The Census data can be interrogated in a variety of ways. For the graphs that follow I have compared the same set of cities and neighbours as above, but I have recalculated a percentage figure that shows what proportion of those adult residents of Bristol who did go out to work normally used a bicycle. In a blog in February 2013 I compared levels of cycling to work against other modes, using a different base for the calculation. Figure 5 represents, I think, a conservative indication of the proportions of Bristolian commuters who usually cycled to work in 2001 and 2011.

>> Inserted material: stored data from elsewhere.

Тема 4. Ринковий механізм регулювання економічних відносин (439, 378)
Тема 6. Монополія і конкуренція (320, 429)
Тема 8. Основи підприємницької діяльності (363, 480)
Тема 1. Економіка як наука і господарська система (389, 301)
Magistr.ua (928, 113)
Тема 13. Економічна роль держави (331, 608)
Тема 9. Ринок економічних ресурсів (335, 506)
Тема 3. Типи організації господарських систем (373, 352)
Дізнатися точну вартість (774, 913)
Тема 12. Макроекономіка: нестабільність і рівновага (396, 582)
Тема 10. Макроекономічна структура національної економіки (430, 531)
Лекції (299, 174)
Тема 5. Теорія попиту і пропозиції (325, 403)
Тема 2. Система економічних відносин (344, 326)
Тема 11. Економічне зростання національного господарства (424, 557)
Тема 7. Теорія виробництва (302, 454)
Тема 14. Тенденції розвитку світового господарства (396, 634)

Percentage of Commuters Who “Usually” Cycled to Work in 2001 and in 2011


Figure 3. Percentage of commuting residents who usually cycled to work in England’s 8 core cities (plus Bath and East Somerset, North Somerset, and South Gloucester according to census data from 2001 and 2011

Looking at these numbers and the numbers who use bikes for other purposes any city planner with an eye to congestion and pollution targets (never mind public health and general well-being) should be accelerating plans for putting a big chunk of every transport or development project into meeting the existing demand for cycling and (as happened with car use) encouraging it to grow even faster than the infrastructure. Getting more benefit for less resources really shouldn’t be a dilemma for local authorities. Their citizens who are trapped with no alternative but the car will at least have roads that are less congested if cycling takes more of the pressure. Those who simply like driving to work will enjoy it more and find it safer.

The eager headline from the Census data could justifiably have been “Bristol cyclists increase their share of commuting traffic by 113%!!

The important thing is that there are already plenty of people who would cycle if it looked less of a challenge, people who already have bikes which they really do use on a sporadic basis. Making it easier for them to cycle to work should be an easy priority to establish. Indirect outcomes would proliferate. The school run, for example, could more easily become a family run on the bikes. All that is preventing the next step change is lack of courage to make it happen.

Some headline-worthy statistics about cycling in Bristol

  • On census day in 2011 16,211 Bristolians said that they usually cycled to work. (1 in 12 of the 104,729 who traveled to work at that time).
  • A telephone survey for HM Government indicated that in 2012 nearly a quarter of adult Bristolians cycled at least once a month for one reason or another. That’s about 100,000 of the adult population of the City.
  • Bristol City Council Data collected by observers between 2010 and 2013 show that at peak times there were over 10,000 cyclists on Bristol roads. 7% of all city traffic measured at these times were cyclists.
  • Across the city, some routes carry 300-500 cyclists per hour.
  • At four busy points on roads into the city cyclists constitute over a quarter of all traffic during peak hours.
  • Between 2001 and 2011 the number of cars owned by Bristol households went up by 15%, from 165,334 to 190,530. 7
  • In the same period the number of households with no car increased by 13%, from 46,674 to 52814. 8
  • The Ward with the highest proportion of workers cycling as part of their daily commute is Ashley, with 1,381 cycling (17% of those travelling to work from the Ward).
  • The Ward with the lowest proportion of workers cycling as part of their daily commute is Whitchurch Park, with 102 cycling (2.3% of those travelling to work from the Ward).